Jeanne Tedrow, President & CEO, North Carolina Center for Nonprofits
Nonprofits are mission driven organizations seeking to improve the quality of life in our communities. As such, we often face challenges related to how we approach programs and services that promote equity, diversity, and inclusion. I am hopeful that our sector and those who serve in it are seeking opportunities for systemic change that will result in organizations and communities that center racial equity. This is a continuous learning journey. In its commitment to this journey, the North Carolina Center for Nonprofits recently refreshed our 2022 vision statement:
We envision a North Carolina where nonprofits are intentional in their commitment to holistically build healthy, equitable organizations and center racial equity to strengthen communities.
(approved by Board of Directors, June 23, 2022)
In my own commitment to this journey, I recently participated with a cohort of other White nonprofit leaders in a workshop series that focused on being White. In this workshop, we shared amongst ourselves what being “White” meant for each of us. For many, it was a first experience discussing our white identity and the privileges we hold because of birth, over which none of us had influence or choice. We acknowledged that growing up with this white identity allowed us to receive unearned privileges, and acknowledged the accompanying unconscious and conscious biases we held.
It helped me recognize my own blind spots in the way I view racial equity. I need to have these candid and honest conversations in support of my own personal and professional journey. Saying this does not give me a pass on being ignorant or sometimes hurtful as I recognize that I am on this journey as an active learner, with the possibility of making and learning from my mistakes. I want to create the space for me and others to be on this journey together.
As we explored what being White meant and how these privileges have shaped our lives and our world views, I wanted to better understand how I interacted in a system that supported my white privilege while taking responsibility to learn how to disrupt a system that directly benefitted me in my whiteness.
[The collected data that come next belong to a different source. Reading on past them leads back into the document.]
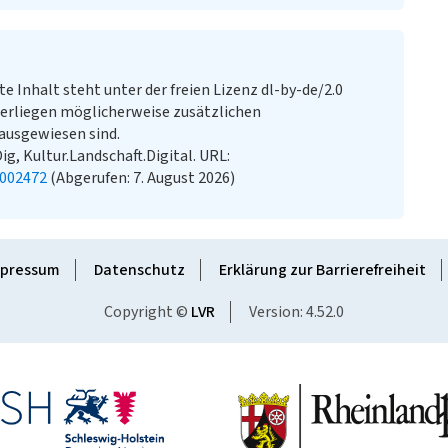
te Inhalt steht unter der freien Lizenz dl-by-de/2.0
erliegen möglicherweise zusätzlichen
ausgewiesen sind.
ig, Kultur.Landschaft.Digital. URL:
2002472
(Abgerufen: 7. August 2026)
pressum
Datenschutz
Erklärung zur Barrierefreiheit
Copyright ©
LVR
Version: 4.52.0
Others in the group shared these feelings. We were seeking greater understanding on how we might influence the space we are in, to support systemic change to increase racial equity.
We shared how we have had varying experiences within our organizations and our work to support the concept of greater racial equity, diversity, and inclusion. This workshop gave us an opportunity to go beyond mere words to explore our personal, individual, and social roles that support or disrupt the very systems that benefit us. It was a space that encouraged us to question all that we had been taught about a white dominant culture that prospered some and disadvantaged many others.
Over the past few years, there has been heightened awareness and discussions about racial (in)equity. Crescendos and outcries of "Black Lives Matter” and “Say Her Name” and George Floyd’s daughter who courageously said, “my daddy changed the world,” challenge us all to keep our attention on systemic racism.
Many of us have been participating in a variety of equity, diversity, and inclusion “programs”, often alongside people of color and often leaning on our Black and Brown colleagues to help us fix what is broken. In doing so, we have heard them say “white folks need to do the work for themselves.” Rightly so. Often, our white lens limits our ability to see more clearly the harm we are doing in our attempt to “do good works.”
This workshop experience allowed me to do my own personal work, to be vulnerable and not defensive. I recognized that we are all in this system and it affects and hurts us all. Facing racism and the system it supports rather than denying it offers us the opportunity to change. While we may have a long way to go, we can begin right now, where we are, and find others with whom we can work to affect change and create systems that center equity.
In her book, The Sum of Us, Heather McGhee offers five significant discoveries about how we can prosper together. Among these is her fifth and final discovery: “We’ve got to get on the same page before we can turn it. We’ve tried a do-it-yourself approach to writing the racial narrative about America, but the forces selling denial, ignorance and projection have succeeded in robbing us of our own shared history—both the pain and the resilience. It’s time to tell the truth, with a nationwide process that enrolls all of us in setting the facts straight so that we can move forward with a new story together.”
In her final statement, Ms. McGhee offers hope. “In short, we must emerge from this crisis in our republic with a new birth of freedom, rooted in the knowledge that we are so much more when the “We” in “We the People” is not some of us, but all of us. We are greater than, and greater for, the sum of us.”